Much of what scientists know about breeding the animal in captivity they learned at the Smithsonian National Zoo's Conservation and Research Center (CRC), a 3,200-acre facility that stretches along the foothills of the Blue Ridge Mountains in Front Royal, Virginia. One CRC building currently houses eight intensively studied cloudeds. "Of all the cats, nothing is as hard {to breed} as the clouded leopard," says JoGayle Howard, a reproductive physiologist with the National Zoo, who has bred cheetahs, pumas and tigers and had a hand in the birth of the Zoo's celebrated young panda, Tai Shan.

Artificial insemination, which has proved successful with several other mammal species, has yielded just one litter of clouded leopards in 25 years. Natural mating has been a challenge too; researchers have found that wild-born adult males often attack and kill potential mates.
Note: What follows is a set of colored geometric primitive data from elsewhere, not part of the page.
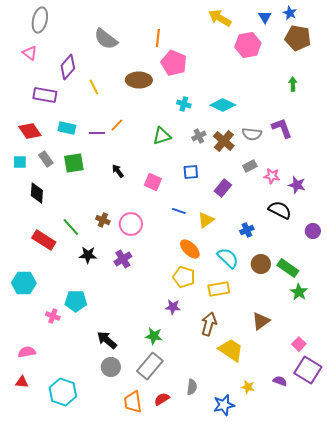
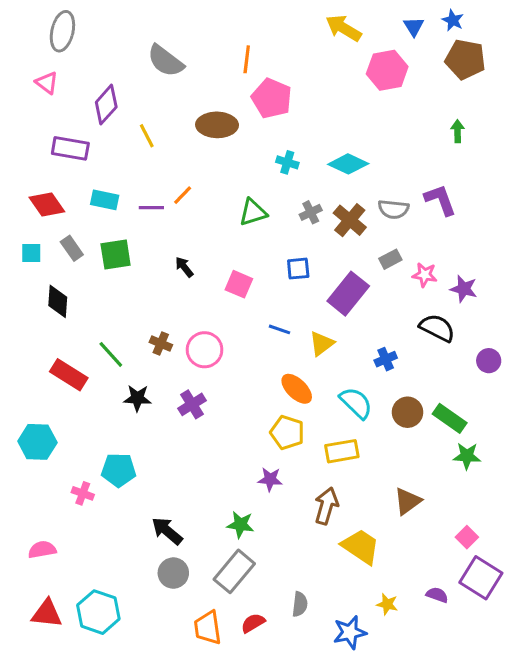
purple rectangle: (223, 188) -> (348, 294), size x1.5
green star: (299, 292) -> (467, 456), turned -30
red triangle: (22, 382) -> (47, 614), moved, size x1.5

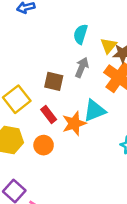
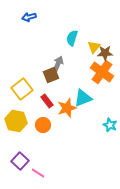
gray arrow: (82, 67) -> (58, 64), moved
brown square: (54, 81) -> (51, 75), turned -35

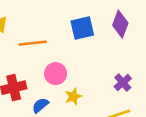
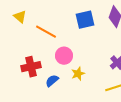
orange line: (33, 43) -> (46, 32), turned 35

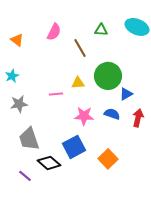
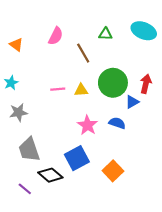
pink line: (56, 94) -> (58, 89), moved
pink star: (84, 116) -> (87, 125), turned 30
red arrow: (138, 118) -> (146, 84), moved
But zookeepers, including the CRC's Kenneth Lang, put the skittish cats in taller enclosures with more logs to climb; moved them away from tigers, bears and other intimidating animals; enriched their diet; and introduced potential mates as cubs. Such measures calmed down the animals, according to stress and reproductive hormones in fecal samples analyzed by Howard, co-worker Katey Pelican and others. And fertility rates improved. Prior to 2002, when the CRC first teamed up with Thai zoos, no more than 5 clouded leopards had been born in captivity in Thailand; since then, 26 have been born, 22 of which survived.

It's not clear whether the researchers will attain the ultimate goal of breeding a sufficiently large and diverse population of clouded leopards to begin reintroducing them to depleted populations in the wild. But, says National Zoo spokesman John Gibbons, Howard and her co-workers have taken a key first step by "cracking the code of what makes a successful captive-breeding program."